Caching is disabled by default for each PipeFunc but can be enabled using the cache=True parameter of the @pipefunc decorator or the PipeFunc constructor. When caching is enabled, the result of the function is stored in the pipeline’s cache after the first call. The actual cache lives in the Pipeline object and is shared across all functions in the pipeline. It’s configured at the Pipeline level using the cache_type and cache_kwargs parameters. When you create a Pipeline, you can specify the type of cache to use:

from pipefunc import pipefunc, Pipeline

@pipefunc("output", cache=True)
def my_function(input1, input2):
    # ... expensive computation ...
    return result

@pipefunc("another_output", cache=True)
def another_function(x, y):
    # ... some computation ...
    return result

# Enable caching for the entire pipeline using an LRU cache
pipeline = Pipeline([my_function, another_function], cache_type="lru", cache_kwargs={"max_size": 256})

Individual functions have caching enabled or disabled using the cache parameter of the @pipefunc decorator or the PipeFunc constructor. If cache=True the function will use the pipeline’s cache. If cache=False (default) caching is disabled for that function.

Cache Types#

pipefunc supports several cache types, each with different characteristics and trade-offs:

  • lru (Least Recently Used): Keeps a fixed number of the most recently used items in memory. When the cache is full, the least recently used item is discarded. This is a good general-purpose cache. Use the shared=True option in cache_kwargs when using pipeline.map with parallel=True. This creates a LRUCache instance.

  • hybrid: Uses a combination of Least Frequently Used (LFU) and Least Computationally Expensive (LCE) strategies to determine which items to evict from the cache. This is useful when the computation time of functions varies significantly. Use the shared=True option in cache_kwargs when using pipeline.map with parallel=True. This creates a HybridCache instance.

  • disk: Stores cached results on disk using pickle or cloudpickle. Useful for caching large objects that do not fit in memory or for persisting the cache across sessions. The with_lru_cache=True option in cache_kwargs can be used to combine disk with an in-memory LRU cache to avoid reading from disk too often. This creates a DiskCache instance.

  • simple: A basic cache that stores all results in memory without any eviction strategy. Useful for debugging or when you know that the cache will not grow too large. This creates a SimpleCache instance.

You can specify the cache type using the cache_type parameter when creating a Pipeline.

Cache Keys#

The cache key is computed based on the input values of each PipeFunc. When using pipeline.run or calling the pipeline as a function, the cache key is computed based solely on the root arguments provided to the pipeline. This means that only the root arguments need to be “hashable” (see section below) for caching to work. When using pipeline.map, the cache key is computed based on the input values of each PipeFunc. That means that all arguments to each cached function must be “hashable” (see section below) for caching to work.

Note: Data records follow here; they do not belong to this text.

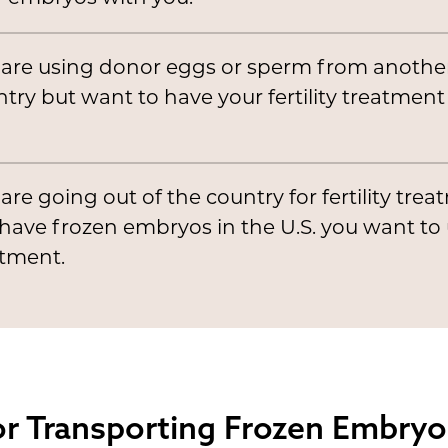
 are using donor eggs or sperm from anothe
try but want to have your fertility treatment
are going out of the country for fertility tre
have frozen embryos in the U.S. you want to 
atment.
r Transporting Frozen Embryos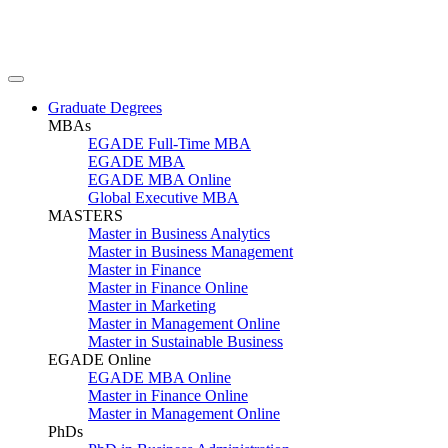
Graduate Degrees
MBAs
EGADE Full-Time MBA
EGADE MBA
EGADE MBA Online
Global Executive MBA
MASTERS
Master in Business Analytics
Master in Business Management
Master in Finance
Master in Finance Online
Master in Marketing
Master in Management Online
Master in Sustainable Business
EGADE Online
EGADE MBA Online
Master in Finance Online
Master in Management Online
PhDs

By default, pipefunc uses the pipefunc.cache.to_hashable function to convert non-hashable input arguments into a hashable representation that can be used as a cache key. This function handles most built-in Python types and some common third-party types like NumPy arrays and pandas Series/DataFrames. If to_hashable cannot create a hashable representation of the input, it will attempt to serialize it to a string using cloudpickle. If that also fails, it will raise an pipefunc.cache.UnhashableError.

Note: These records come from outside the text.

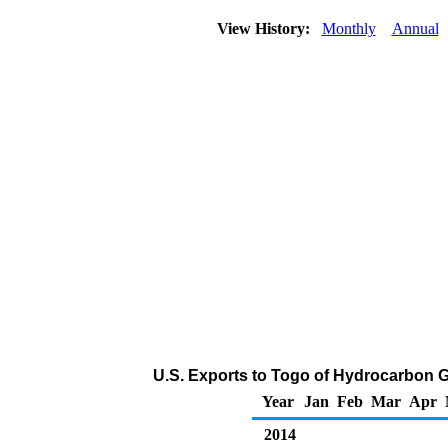
View History:
Monthly
Annual
U.S. Exports to Togo of Hydrocarbon G
Year
Jan
Feb
Mar
Apr
2014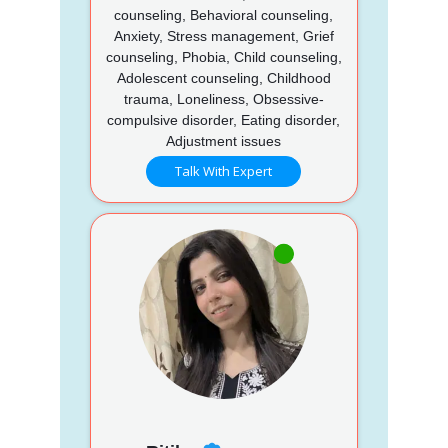
counseling, Behavioral counseling,
Anxiety, Stress management, Grief
counseling, Phobia, Child counseling,
Adolescent counseling, Childhood
trauma, Loneliness, Obsessive-
compulsive disorder, Eating disorder,
Adjustment issues
Talk With Expert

Parallelization and Caching#

When using pipeline.map with parallel=True, the pipeline will execute functions in parallel using multiple processes. In this scenario, it is essential to use a cache that is safe for parallel access. pipefunc offers two primary options for this: shared memory caches and disk-based caches.

Shared Memory Caches:

The lru and hybrid cache types support shared memory when created with shared=True in the cache_kwargs. This ensures that all processes can safely access and update the same cache in memory without conflicts.

Disk-Based Caches:

The disk type provides an alternative approach where each process stores its cached data in separate files on disk. This allows for caching large datasets that exceed available memory but comes with slower access times due to disk I/O.

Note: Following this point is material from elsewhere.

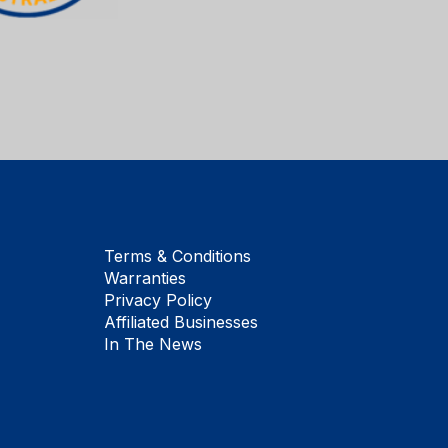
Terms & Conditions
Warranties
Privacy Policy
Affiliated Businesses
In The News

Example with Shared Memory Cache:

from pipefunc import Pipeline, pipefunc

# Enable shared memory caching for the pipeline using an LRU cache
pipeline = Pipeline(
    [my_function, another_function],
    cache_type="lru",
    cache_kwargs={"max_size": 256, "shared": True},
)

# The pipeline can now be safely used with `pipeline.map(..., parallel=True)`

Example with Disk Cache:

from pipefunc import Pipeline, pipefunc

# Enable disk caching for the pipeline
pipeline = Pipeline(
    [my_function, another_function],
    cache_type="disk",
    cache_kwargs={"cache_dir": "my_cache_dir"},
)

# The pipeline can now be safely used with `pipeline.map(..., parallel=True)`

Choosing the Right Cache Type:

  • Shared Memory Caches (lru, hybrid with shared=True):

    • Generally faster access times as data is stored in memory.

    • Suitable for smaller datasets that can fit in memory.

    • Requires careful consideration of max_size to avoid excessive memory consumption.

  • Disk-Based Caches (disk):

    • Ideal for very large datasets that exceed available memory.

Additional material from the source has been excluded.